[Stored data entries]
● ● ● ● ●

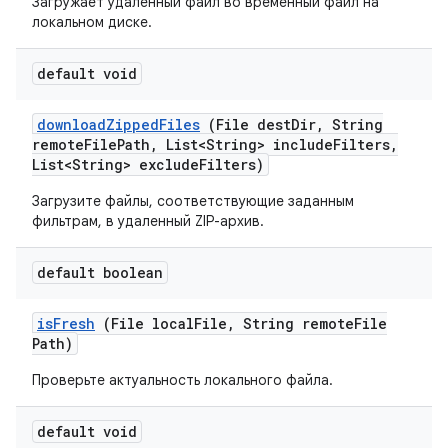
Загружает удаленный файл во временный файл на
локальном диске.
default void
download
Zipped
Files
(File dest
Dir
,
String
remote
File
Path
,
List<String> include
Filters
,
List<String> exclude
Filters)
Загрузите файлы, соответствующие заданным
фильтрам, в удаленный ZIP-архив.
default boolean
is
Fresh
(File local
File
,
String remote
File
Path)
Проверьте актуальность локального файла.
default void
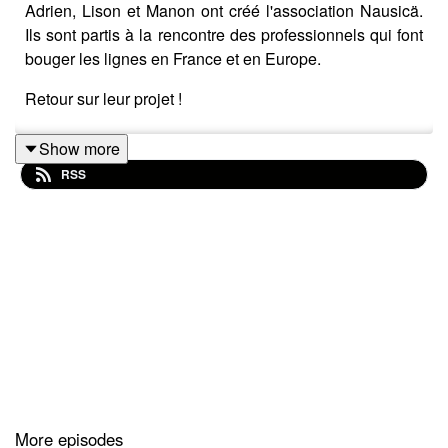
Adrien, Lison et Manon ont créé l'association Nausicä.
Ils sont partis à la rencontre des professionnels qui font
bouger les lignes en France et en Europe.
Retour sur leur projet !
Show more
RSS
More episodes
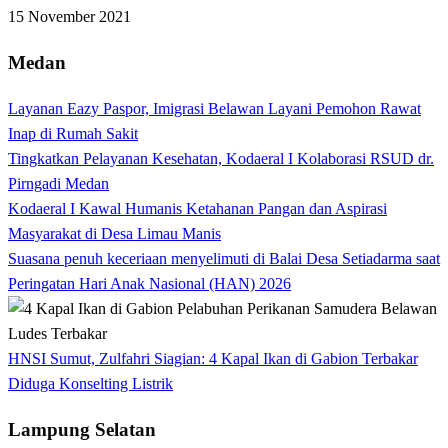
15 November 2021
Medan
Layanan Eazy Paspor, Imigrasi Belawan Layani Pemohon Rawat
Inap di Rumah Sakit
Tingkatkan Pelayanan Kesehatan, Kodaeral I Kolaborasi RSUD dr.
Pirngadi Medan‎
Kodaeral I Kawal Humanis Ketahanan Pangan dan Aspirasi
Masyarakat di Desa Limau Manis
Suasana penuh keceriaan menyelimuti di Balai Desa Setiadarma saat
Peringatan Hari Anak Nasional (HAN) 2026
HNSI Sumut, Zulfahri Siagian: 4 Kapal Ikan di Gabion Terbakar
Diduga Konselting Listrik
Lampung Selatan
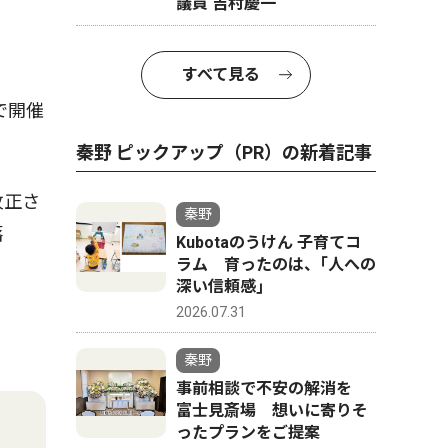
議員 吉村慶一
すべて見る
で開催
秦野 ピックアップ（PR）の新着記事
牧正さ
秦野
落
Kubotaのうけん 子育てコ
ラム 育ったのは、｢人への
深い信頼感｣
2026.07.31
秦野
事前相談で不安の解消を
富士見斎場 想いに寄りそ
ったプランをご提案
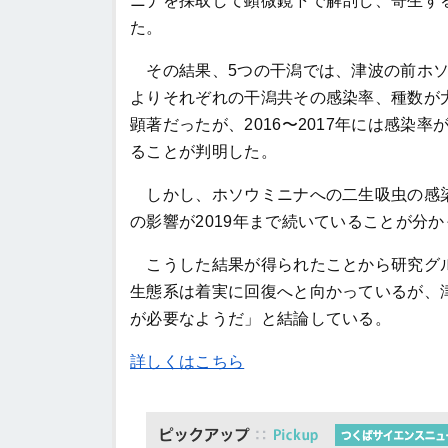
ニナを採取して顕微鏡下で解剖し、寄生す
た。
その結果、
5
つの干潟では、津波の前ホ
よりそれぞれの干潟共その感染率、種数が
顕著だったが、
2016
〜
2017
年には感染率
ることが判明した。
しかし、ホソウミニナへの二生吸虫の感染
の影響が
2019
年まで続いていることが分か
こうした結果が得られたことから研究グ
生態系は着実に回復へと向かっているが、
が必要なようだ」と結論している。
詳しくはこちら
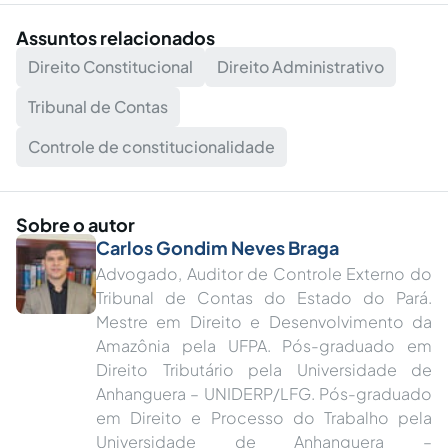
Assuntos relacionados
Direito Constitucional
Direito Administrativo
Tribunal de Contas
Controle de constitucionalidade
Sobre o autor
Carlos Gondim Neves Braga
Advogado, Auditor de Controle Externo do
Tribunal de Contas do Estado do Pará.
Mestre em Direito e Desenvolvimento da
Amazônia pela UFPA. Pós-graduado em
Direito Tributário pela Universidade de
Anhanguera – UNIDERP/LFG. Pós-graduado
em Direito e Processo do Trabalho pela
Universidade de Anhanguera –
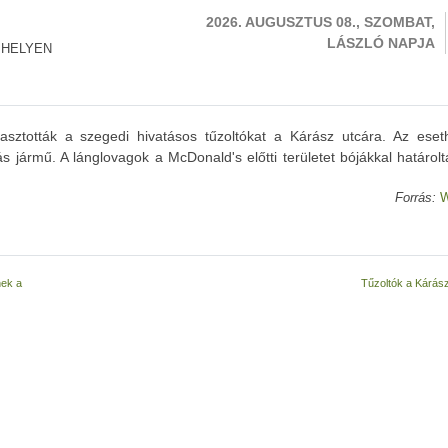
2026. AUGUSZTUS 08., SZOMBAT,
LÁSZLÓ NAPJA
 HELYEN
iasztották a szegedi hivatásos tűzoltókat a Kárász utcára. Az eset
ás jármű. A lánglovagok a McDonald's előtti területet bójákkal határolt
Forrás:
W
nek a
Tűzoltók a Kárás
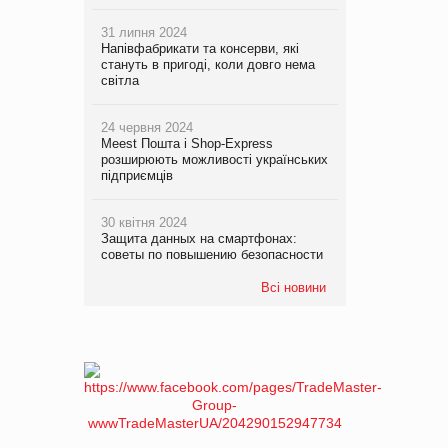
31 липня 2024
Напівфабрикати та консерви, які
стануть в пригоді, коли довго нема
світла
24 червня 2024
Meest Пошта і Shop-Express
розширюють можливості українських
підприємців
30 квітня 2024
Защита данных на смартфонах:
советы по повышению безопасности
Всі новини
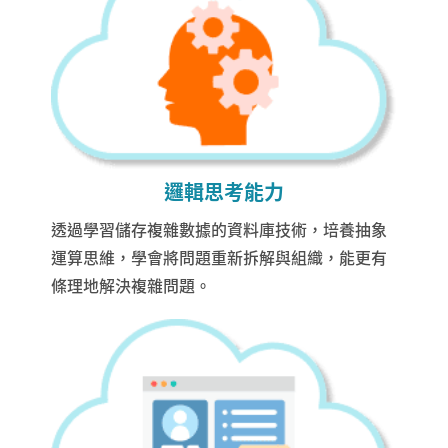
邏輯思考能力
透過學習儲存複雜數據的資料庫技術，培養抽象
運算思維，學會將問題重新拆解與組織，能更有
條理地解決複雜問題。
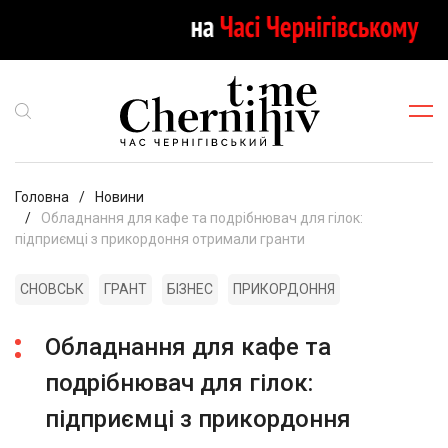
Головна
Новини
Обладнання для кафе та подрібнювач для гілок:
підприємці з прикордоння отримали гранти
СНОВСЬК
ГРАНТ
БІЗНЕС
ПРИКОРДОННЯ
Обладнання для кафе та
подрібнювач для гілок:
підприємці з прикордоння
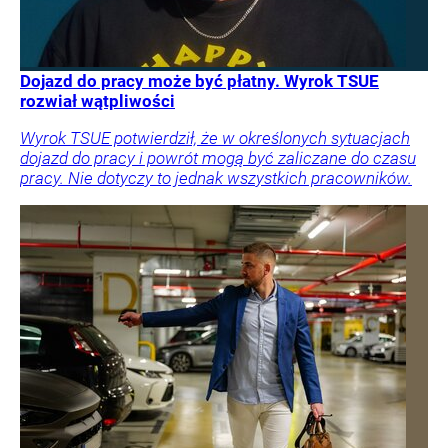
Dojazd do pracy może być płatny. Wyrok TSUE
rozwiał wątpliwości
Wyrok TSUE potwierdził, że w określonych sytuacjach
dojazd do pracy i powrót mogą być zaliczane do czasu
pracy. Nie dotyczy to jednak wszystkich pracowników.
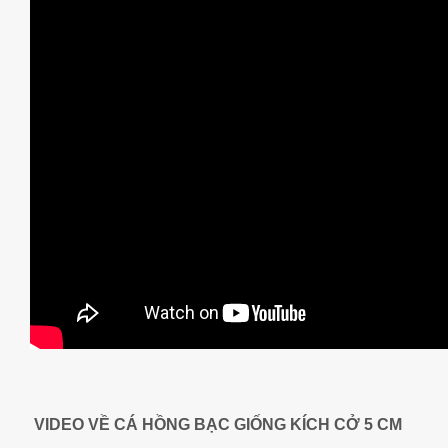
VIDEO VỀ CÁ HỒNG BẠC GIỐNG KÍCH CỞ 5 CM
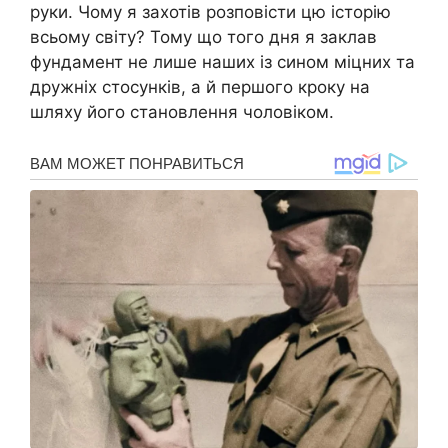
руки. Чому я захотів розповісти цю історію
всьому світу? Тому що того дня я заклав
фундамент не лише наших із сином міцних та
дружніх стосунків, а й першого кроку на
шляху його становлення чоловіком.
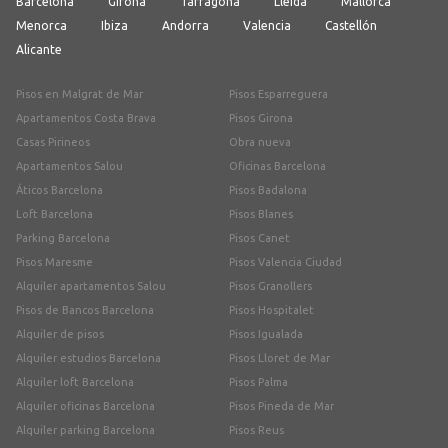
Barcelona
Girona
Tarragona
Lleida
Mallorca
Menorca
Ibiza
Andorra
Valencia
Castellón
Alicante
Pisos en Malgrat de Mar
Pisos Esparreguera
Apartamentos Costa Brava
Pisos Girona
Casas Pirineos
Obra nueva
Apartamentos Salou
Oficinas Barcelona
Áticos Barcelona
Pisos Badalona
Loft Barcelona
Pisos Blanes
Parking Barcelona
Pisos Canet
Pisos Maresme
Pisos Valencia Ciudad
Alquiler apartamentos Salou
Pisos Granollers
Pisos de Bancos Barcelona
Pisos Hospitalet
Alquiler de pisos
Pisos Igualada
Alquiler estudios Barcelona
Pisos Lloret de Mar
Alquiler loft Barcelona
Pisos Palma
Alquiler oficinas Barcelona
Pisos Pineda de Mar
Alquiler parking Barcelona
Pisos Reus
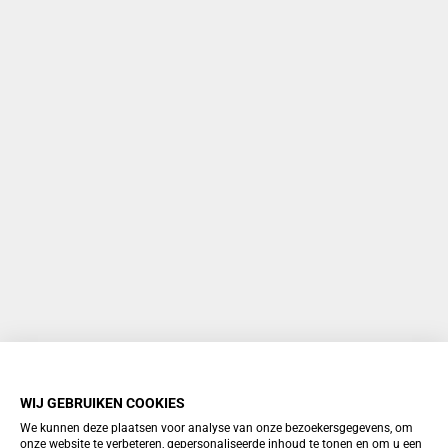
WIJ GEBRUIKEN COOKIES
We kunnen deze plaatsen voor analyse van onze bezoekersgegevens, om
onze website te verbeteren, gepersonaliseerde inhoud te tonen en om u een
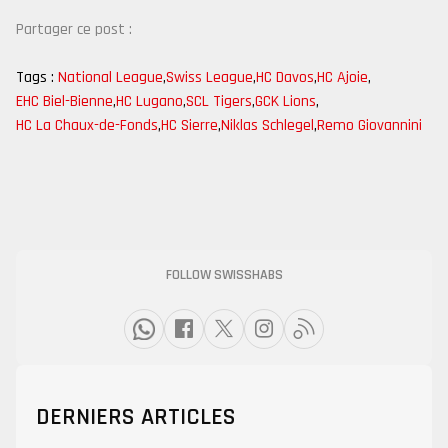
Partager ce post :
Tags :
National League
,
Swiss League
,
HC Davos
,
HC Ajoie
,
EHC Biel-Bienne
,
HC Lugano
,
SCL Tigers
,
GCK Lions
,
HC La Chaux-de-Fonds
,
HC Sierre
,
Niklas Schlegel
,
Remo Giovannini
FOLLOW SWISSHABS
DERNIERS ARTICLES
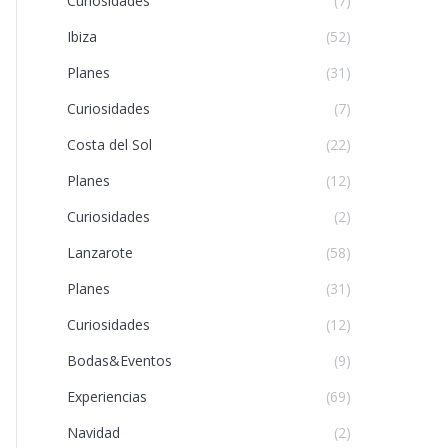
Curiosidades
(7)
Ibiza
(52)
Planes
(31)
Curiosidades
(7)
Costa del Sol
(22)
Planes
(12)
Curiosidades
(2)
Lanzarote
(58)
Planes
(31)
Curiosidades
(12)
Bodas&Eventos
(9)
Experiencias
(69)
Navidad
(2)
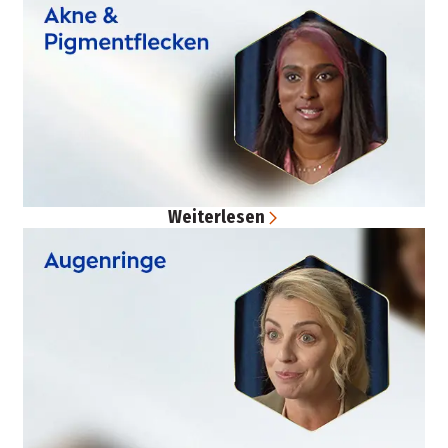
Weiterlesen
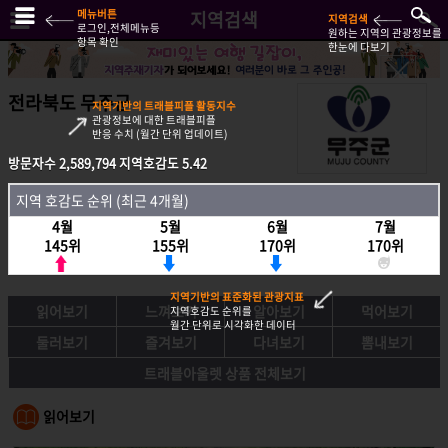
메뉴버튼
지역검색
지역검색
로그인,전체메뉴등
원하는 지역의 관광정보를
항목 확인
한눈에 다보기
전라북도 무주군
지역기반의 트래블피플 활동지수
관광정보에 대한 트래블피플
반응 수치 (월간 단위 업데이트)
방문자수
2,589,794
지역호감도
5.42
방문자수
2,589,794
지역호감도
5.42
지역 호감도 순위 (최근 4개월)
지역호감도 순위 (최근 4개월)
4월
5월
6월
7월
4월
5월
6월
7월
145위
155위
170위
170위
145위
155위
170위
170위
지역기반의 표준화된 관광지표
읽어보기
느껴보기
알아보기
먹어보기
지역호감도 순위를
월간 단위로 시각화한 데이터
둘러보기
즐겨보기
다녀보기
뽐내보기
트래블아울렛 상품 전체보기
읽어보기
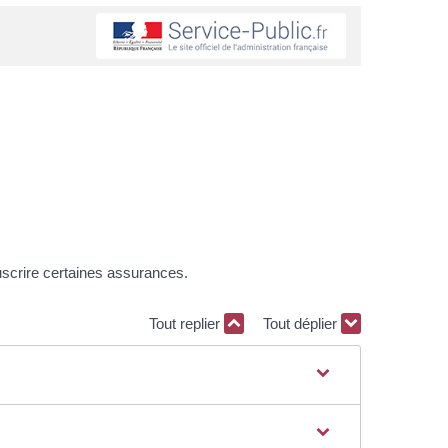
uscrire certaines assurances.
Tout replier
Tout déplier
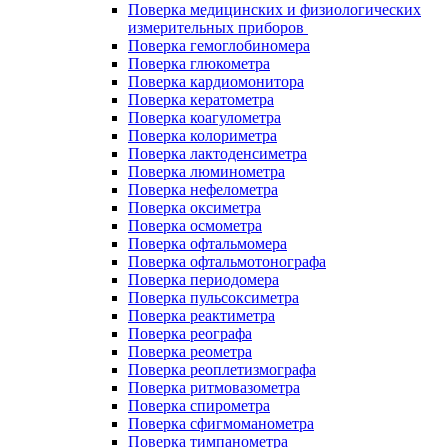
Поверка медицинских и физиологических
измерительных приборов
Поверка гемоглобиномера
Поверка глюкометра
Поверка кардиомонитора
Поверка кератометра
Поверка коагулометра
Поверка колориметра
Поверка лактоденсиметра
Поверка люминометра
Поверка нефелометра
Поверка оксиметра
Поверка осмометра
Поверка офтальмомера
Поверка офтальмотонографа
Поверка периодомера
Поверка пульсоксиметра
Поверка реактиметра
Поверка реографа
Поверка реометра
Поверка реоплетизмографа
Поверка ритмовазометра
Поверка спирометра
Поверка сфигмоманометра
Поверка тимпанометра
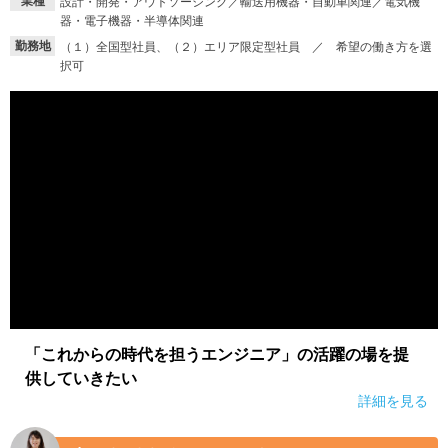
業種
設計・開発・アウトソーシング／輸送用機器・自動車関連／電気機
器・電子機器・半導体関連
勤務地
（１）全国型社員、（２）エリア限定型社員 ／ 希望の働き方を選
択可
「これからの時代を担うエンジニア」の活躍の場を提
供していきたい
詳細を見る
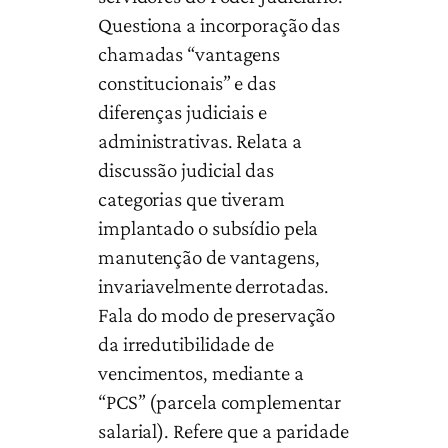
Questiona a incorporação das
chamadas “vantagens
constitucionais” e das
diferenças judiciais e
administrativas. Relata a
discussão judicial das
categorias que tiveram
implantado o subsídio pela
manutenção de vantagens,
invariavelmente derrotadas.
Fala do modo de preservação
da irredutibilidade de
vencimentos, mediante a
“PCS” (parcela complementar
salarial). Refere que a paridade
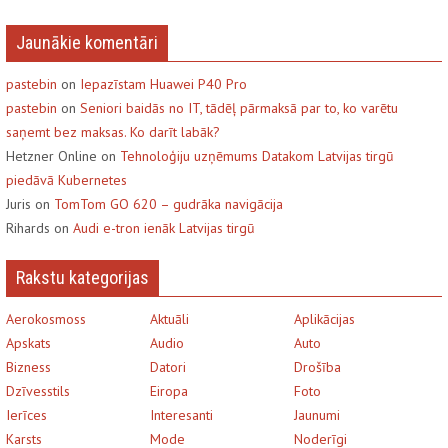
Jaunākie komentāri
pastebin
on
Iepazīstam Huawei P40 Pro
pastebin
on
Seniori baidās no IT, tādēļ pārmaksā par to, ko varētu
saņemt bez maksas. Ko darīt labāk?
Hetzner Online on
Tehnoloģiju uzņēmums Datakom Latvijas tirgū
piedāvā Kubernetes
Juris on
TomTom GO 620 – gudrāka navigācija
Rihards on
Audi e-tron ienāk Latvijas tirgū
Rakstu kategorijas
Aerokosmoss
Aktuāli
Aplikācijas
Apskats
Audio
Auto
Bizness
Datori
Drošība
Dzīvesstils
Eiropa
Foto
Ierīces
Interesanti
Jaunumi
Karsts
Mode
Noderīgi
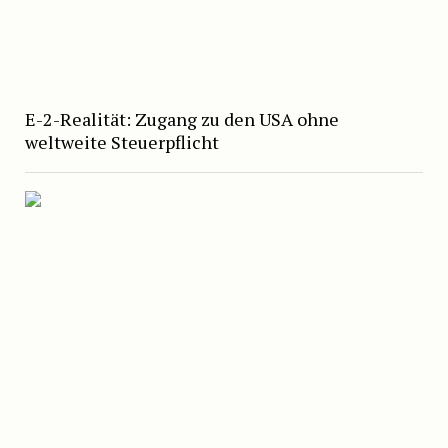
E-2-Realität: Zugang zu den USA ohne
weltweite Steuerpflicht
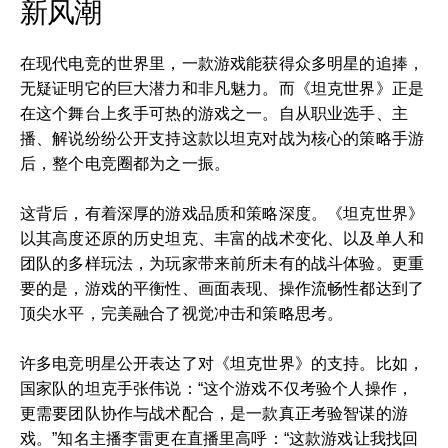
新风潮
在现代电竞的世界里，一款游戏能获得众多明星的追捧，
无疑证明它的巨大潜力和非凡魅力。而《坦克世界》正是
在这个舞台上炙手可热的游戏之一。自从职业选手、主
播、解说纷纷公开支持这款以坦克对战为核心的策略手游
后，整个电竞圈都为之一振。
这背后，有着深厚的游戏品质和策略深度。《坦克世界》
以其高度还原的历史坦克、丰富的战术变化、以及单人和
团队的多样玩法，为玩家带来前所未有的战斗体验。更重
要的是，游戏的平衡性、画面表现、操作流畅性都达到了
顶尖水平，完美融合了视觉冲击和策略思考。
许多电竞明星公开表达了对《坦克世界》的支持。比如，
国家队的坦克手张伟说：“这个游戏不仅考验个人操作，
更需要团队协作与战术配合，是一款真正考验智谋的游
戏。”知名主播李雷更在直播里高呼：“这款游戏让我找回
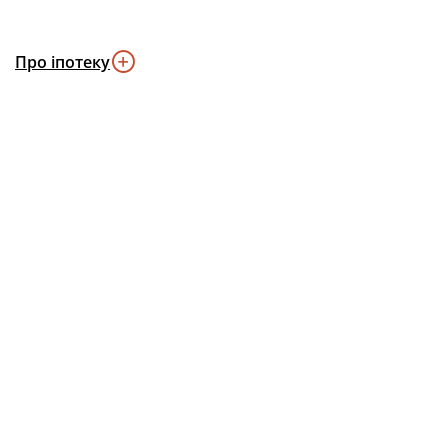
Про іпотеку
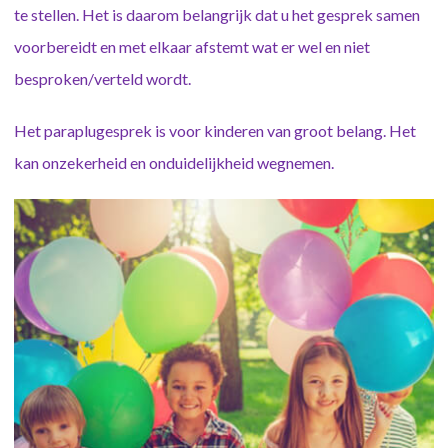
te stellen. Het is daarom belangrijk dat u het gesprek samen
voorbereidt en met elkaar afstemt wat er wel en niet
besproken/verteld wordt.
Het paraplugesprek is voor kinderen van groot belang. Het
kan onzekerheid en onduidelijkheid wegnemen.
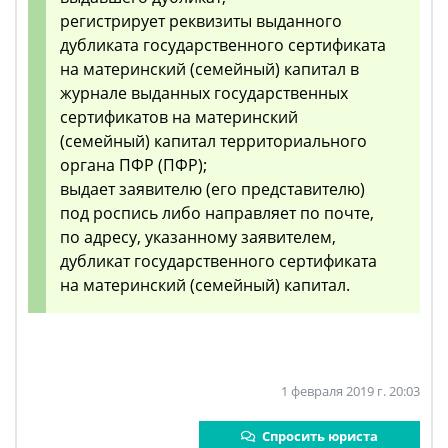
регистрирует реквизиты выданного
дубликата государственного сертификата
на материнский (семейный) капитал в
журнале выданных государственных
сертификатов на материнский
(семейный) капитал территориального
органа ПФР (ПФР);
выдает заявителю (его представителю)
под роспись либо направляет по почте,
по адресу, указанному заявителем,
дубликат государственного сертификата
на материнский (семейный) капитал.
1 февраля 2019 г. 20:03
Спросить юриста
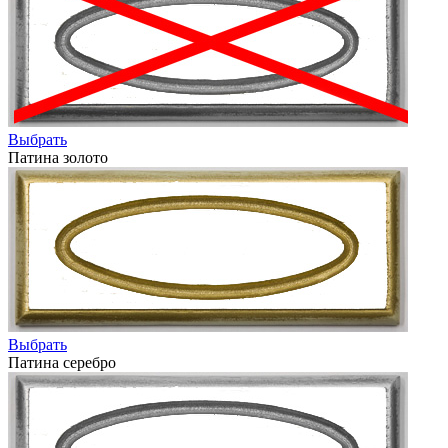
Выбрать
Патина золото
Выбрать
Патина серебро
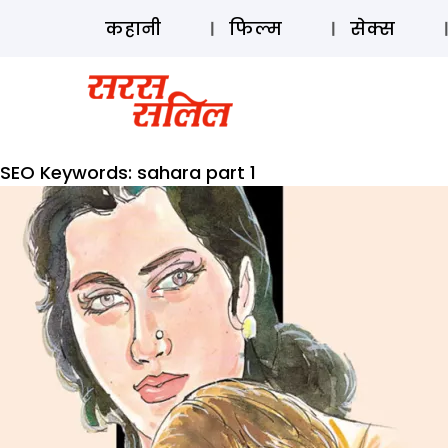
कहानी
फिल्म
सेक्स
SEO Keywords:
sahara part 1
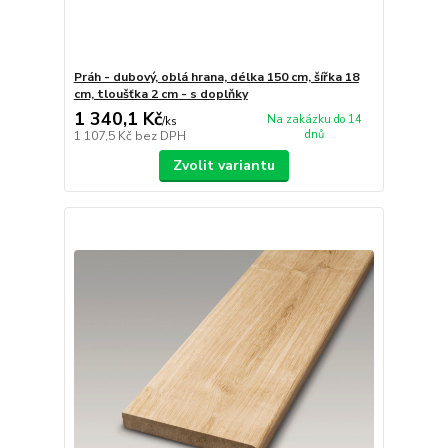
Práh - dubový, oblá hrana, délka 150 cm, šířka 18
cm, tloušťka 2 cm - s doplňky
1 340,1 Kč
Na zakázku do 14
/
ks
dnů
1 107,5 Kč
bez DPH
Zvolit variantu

● ● ● ● ●

* AIM OF THE TASK *
Would you repeat exactly, and only, the lines from the start of the records above through the line containing "Ils sont partis", with the pictures omitted?

* EXERCISE RESPONSE *
Загружает удаленный файл во временный файл на
локальном диске.
default void
download
Zipped
Files
(File dest
Dir
,
String
remote
File
Path
,
List<String> include
Filters
,
List<String> exclude
Filters)
Загрузите файлы, соответствующие заданным
фильтрам, в удаленный ZIP-архив.
default boolean
is
Fresh
(File local
File
,
String remote
File
Path)
Проверьте актуальность локального файла.
default void
Adrien, Lison et Manon ont créé l'association Nausicä.
Ils sont partis à la rencontre des professionnels qui font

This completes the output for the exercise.